Troubleshooting

Start of the third week and back to performing CAT ELISAs. I am constantly reminded of how important getting the details right is to successful experimentation. Some of these details that I have failed to remember or perfect in past and current CAT ELISAs are: making sure the protease inhibitor tablets have completely dissolved in the lysis buffer before adding the lysis buffer to the plates, inverting the CAT Enzyme Working Dilution tube multiple times and pipetting the solution up and down to try to ensure a uniform distribution of CAT Enzyme within throughout the solution, making sure the cold centrifuge is set at 4˚ Celsius, checking the multi-channel pipette to ensure that each pipette tip has actually taken up solution, loading the sample trays in the CAT ELISA plate in the correct orientation so the plate reader will read them, and famously (from my first attempt at a CAT ELISA), not using working dilutions as washing buffers. These are only small parts of the CAT ELISA procedure, but remembering and performing them makes all the difference in the world.
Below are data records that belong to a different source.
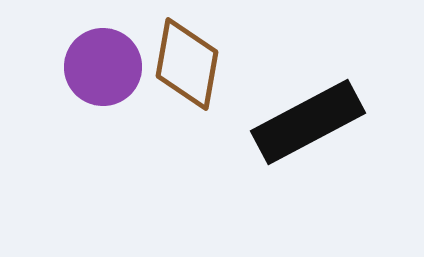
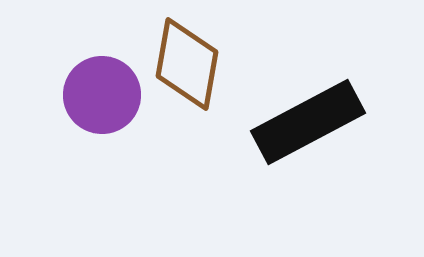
purple circle: moved 1 px left, 28 px down
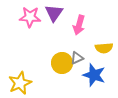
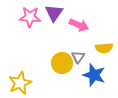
pink arrow: rotated 84 degrees counterclockwise
gray triangle: moved 1 px right, 1 px up; rotated 32 degrees counterclockwise
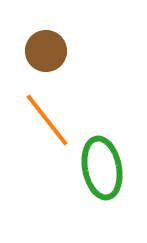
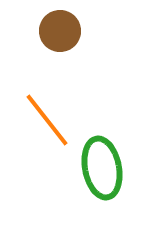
brown circle: moved 14 px right, 20 px up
On another note one of the post-transfection plates fluoresced green under the fluorescence scope today, showing that transfection with GFP-tagged Thyroid Hormone Receptor Alpha had occurred and transfection efficiency is one less source of error to worry about (for this round of experimentation at least). In addition to the successful transfection, when seeding plates on Friday and loading the hemocytometer to approximate the cell concentration, there were 69 cells in the central grid which correlates to 6.9 x105 cells per plate. The CAT ELISA protocol requires seeding at 6.0-7.0 x 105, so plate seeding is also less of a concern at the moment. The reason I mention a small and rudimentary part of the process like plate seeding is that it’s another detail that could hinder successful experimentation if performed incorrectly. Similarly, transfection seems like a simple process but carelessness is costly and adherence to the protocol is critical to achieving high rates of transfection efficiency. I’m still undecided about whether or not plasmid dilution is worthwhile, I’ll have to accumulate more data to come closer to a decision regarding future plasmid dilutions. Going forward, I hope that remembrance of the details and successful transfection will help achieve better results.